そして彼女は興味なさそうな顔を見せながら二人に話をする。
「……誤解、というほど興味を持たれていたとは思っていませんでしたので」
「なに……?」
レイリアの言葉に対し、ディオンが眉をひそめる。
彼女はゆるく肩をすくめ、カップをテーブルに置いた。
「そもそもこの婚約、王家の都合で勝手に持ち込まれたものでしたよね?私の意思は聞かれませんでしたし……別に、したくてしたわけではありません」
淡々と、事実だけを述べるその声音に、室内の空気が凍りつき、同時にディオンの顔色が変わる。
「……どういう意味だ、それは」
「そのままの意味です。私はあなたに恋したことはありませんし、憧れたこともありません。数年前に王族との縁談だからと家族が受け入れただけで……私は、最初からただのお飾りでした。もちろん家族もいやいやこの縁談を受けました……あの時の父と母の顔は今でも思い出します」
そのように静かな語るレイリアに対し、その言葉はディオンに鋭く突き刺さった。
レイリアは話を続ける。
「でも、助かります。婚約という鎖が外れたのなら、これでようやく好きに昼寝ができますから」
ふっと微笑んだその顔には、悔しさも、悲しみも――何ひとつ、なかった。まるで、ようやく肩の荷が降りたとでも言うように。
「っ……君は、本当に……!」
ディオンは言葉を詰まらせる。
怒りか、困惑か、自分の思い描いていた【反応】とあまりにも違うレイリアの態度に、完全に調子を崩していた。

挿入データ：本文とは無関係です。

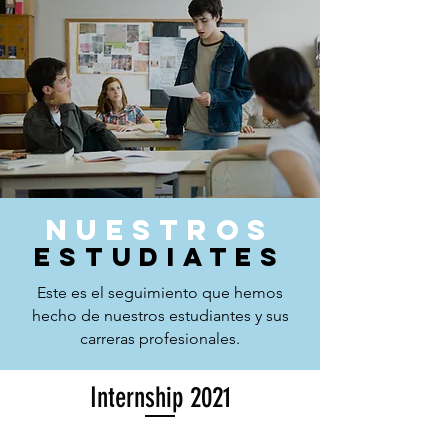
nuestros
estudiates
Este es el seguimiento que hemos
hecho de nuestros estudiantes y sus
carreras profesionales.
Internship 2021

「ずっと無関心だったというのか? 私に……婚約に、何の思いもなかったと?」
「ええ。最初から」
簡単にはっきりと、彼女は告げる。
王子と名ばかりの恋をし、平民の令嬢に裏切られ、醜く言い訳を並べて、勝手に終わらせたこの場の茶番に――レイリアは、心の底から興味がなかった。
この場にいることすら、時間の無駄だ。
そしてふと、呟いた。
「まさか殿下、私があなたの事を好きだと思っていたのですか?」
「なっ……」
「――だって私、あなたの名前、
「っ!!」
興味なさそうに答えるレイリアはディオンにそのように言葉を告げた後、椅子から立ち上がり、スカートの裾を整える。
そして静かに一礼した。
「では、これにて失礼いたします。……お幸せに」
言い終えると、彼女は何の未練もなく踵を返した。
そのまま、ゆっくりと歩き出す。王子も、平民の令嬢も、もう彼女の視界にはいない。
ただ、真っすぐに出口へと向かう後ろ姿がそこにあった。
残されたのは、何かを言い返すことすらできなかったディオンと、視線を床に落としたまま沈黙を守るミラ・コルネリアの姿だけだった。